Now let's access the "Social Graph". Use the public API endpoint `app.bsky.graph.getFollows` to retreive a list of the people that your user follows. Write a new function to achieve this. The function name should be `fetch_follows_for_user`. This list could be quite large! If it is, find a way to simplify or to acess only a subset of the people your user follows.    

In [None]:
# Your code goes here.

### Goal 4: Extract the text of your user's posts
Earlier you extracted the N most recent posts by your user. Extract the text of each post and save it into a list. Print out the list so we can see what they've been saying. You can consult [the Bluesky HTTP API Documntation](https://docs.bsky.app/docs/api/app-bsky-feed-get-author-feed) to understand the structure of the response object. You will likely need several functions to achieve this. I suggest splitting up this problem into distinct parts.

In [None]:
# Your code goes here.

## User Report
Who was your user? How active are they on Blusky? What kinds of topics do they post about recently? How many people do they follow? Do the people they follow also follow them? Are the people they follow popular users? 

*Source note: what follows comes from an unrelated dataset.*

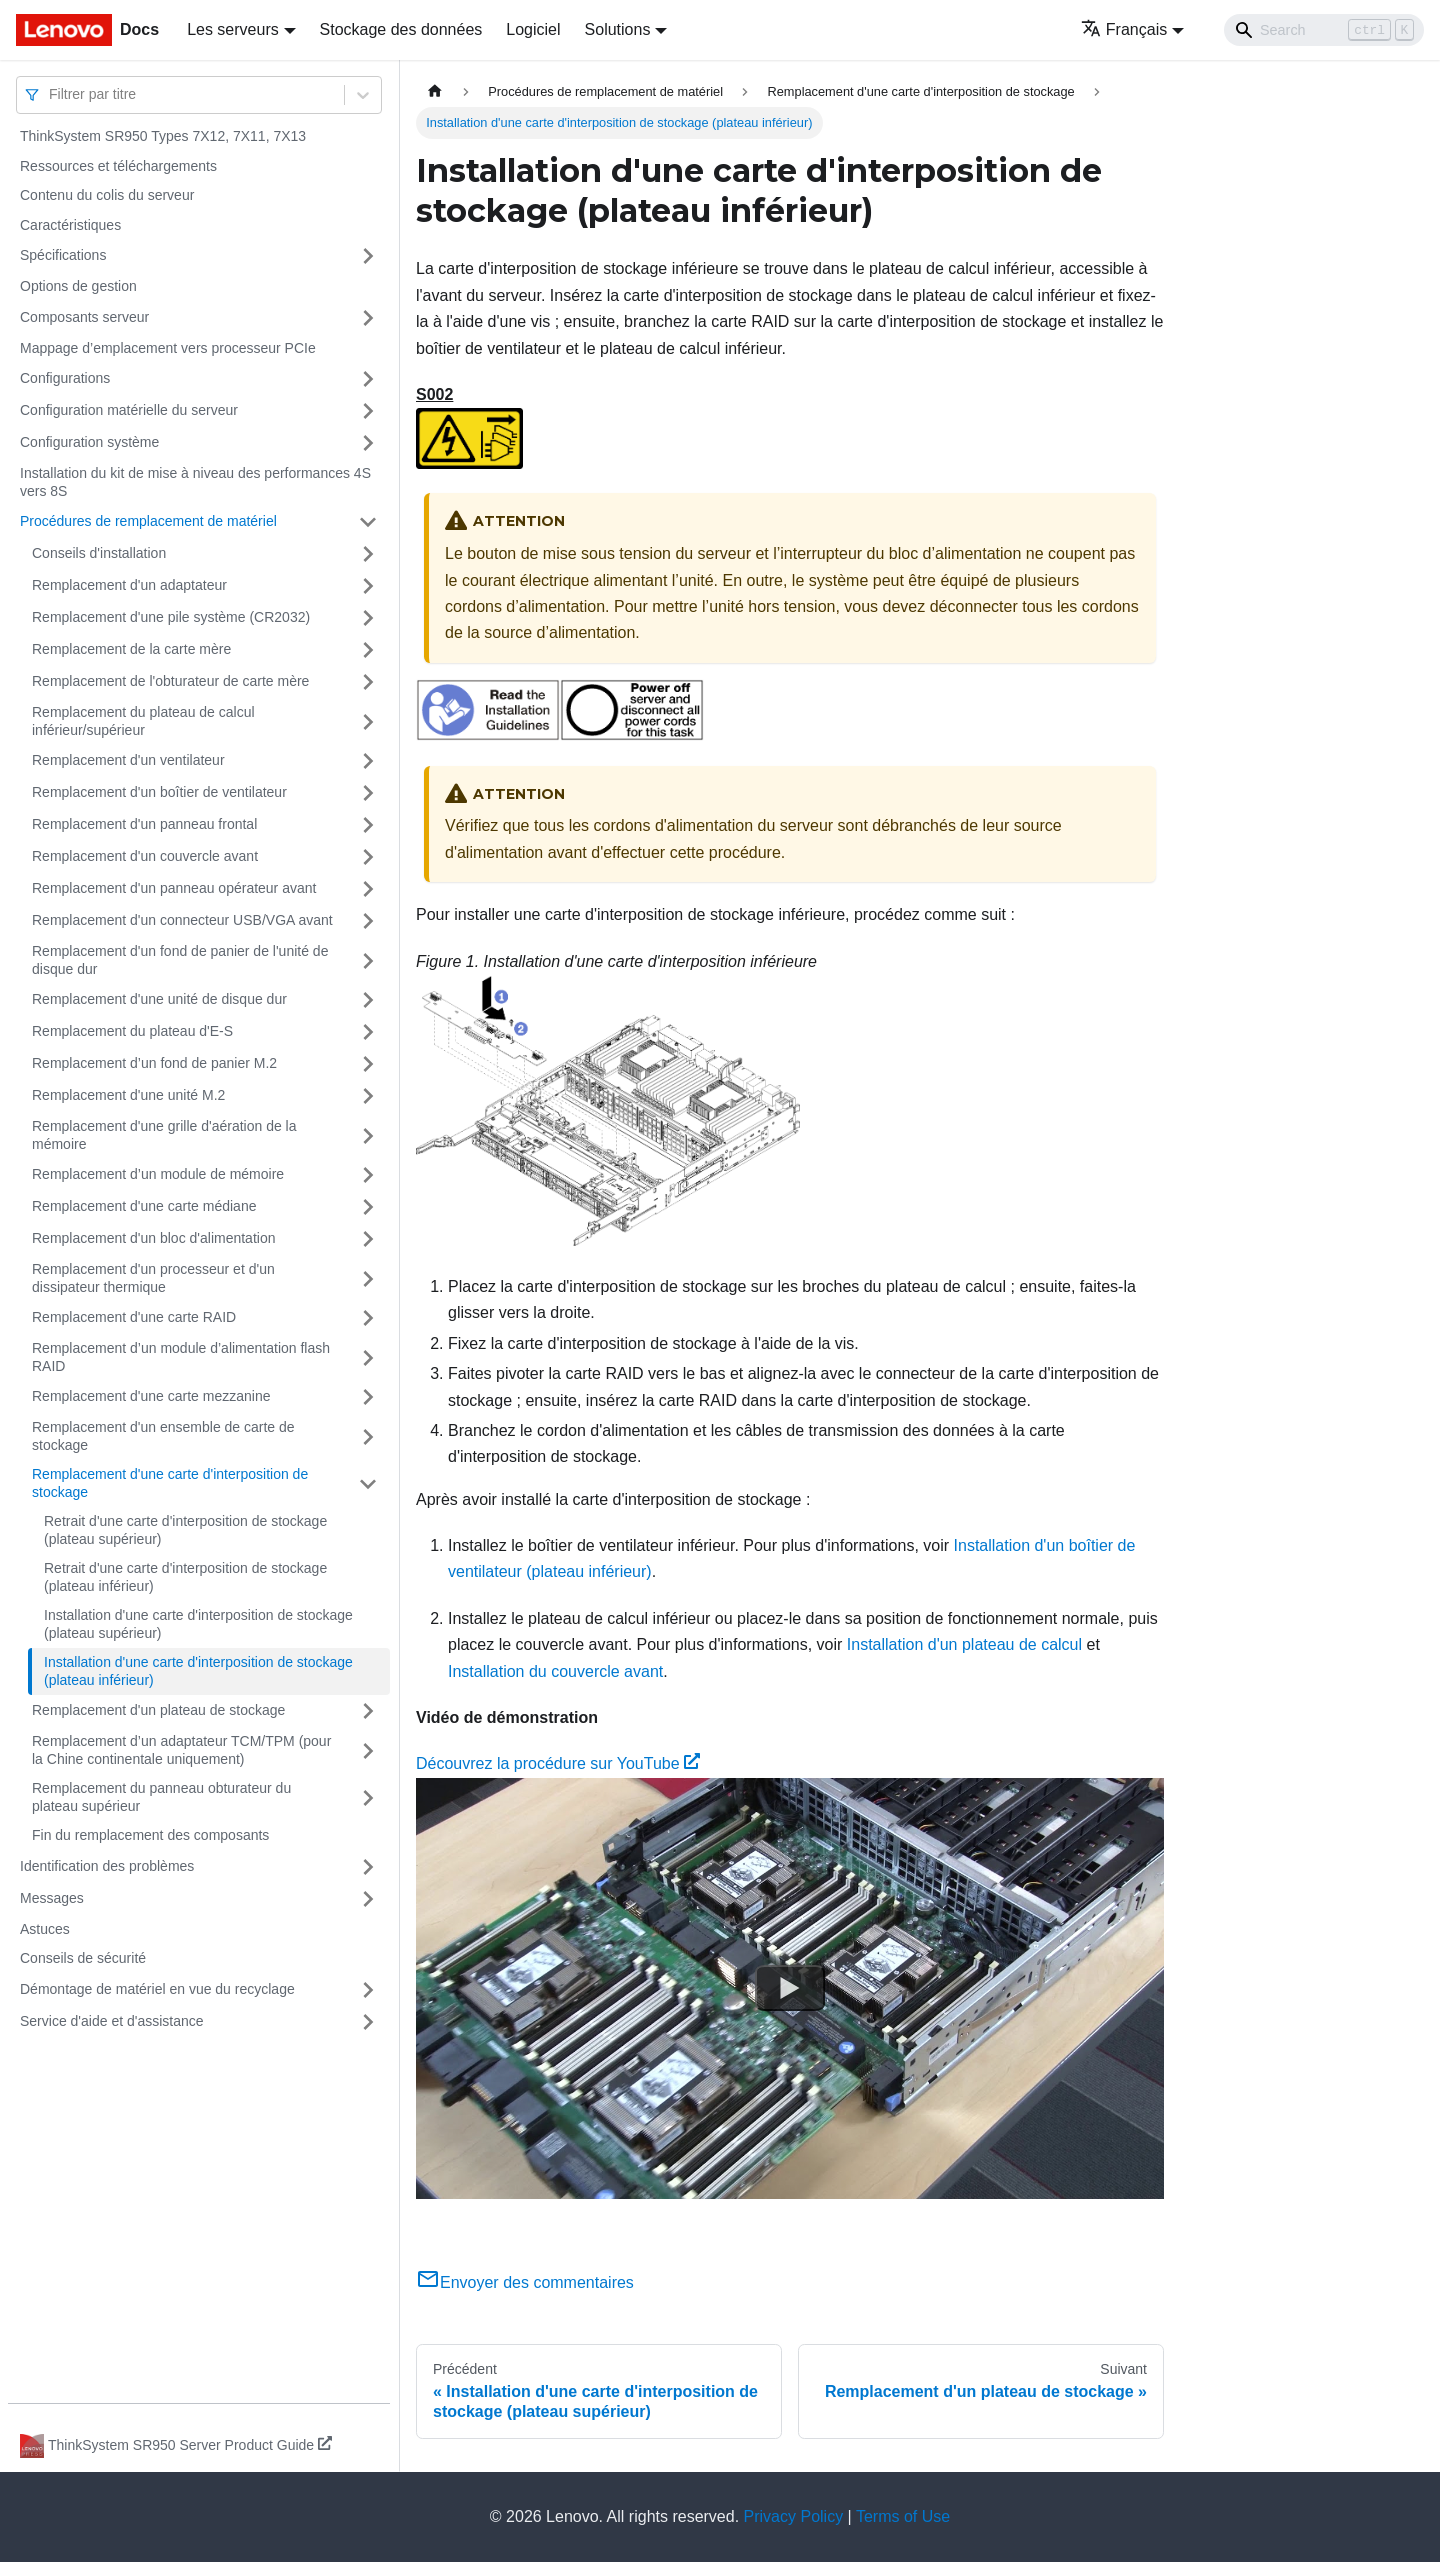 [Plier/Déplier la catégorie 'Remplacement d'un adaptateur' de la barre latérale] (368, 586)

Write a brief report on your user, referencing the code you used to answer specific questions. 

* Your report goes here.

## Advanced Excersise
Using the API, find 10 users who post about Psychology (or another topic of your choosing). Extract and visualize the network relations between these users. Who follows who? Who reposts who? Using NetworkX or another library, visualize the graph that describes their network of interactions.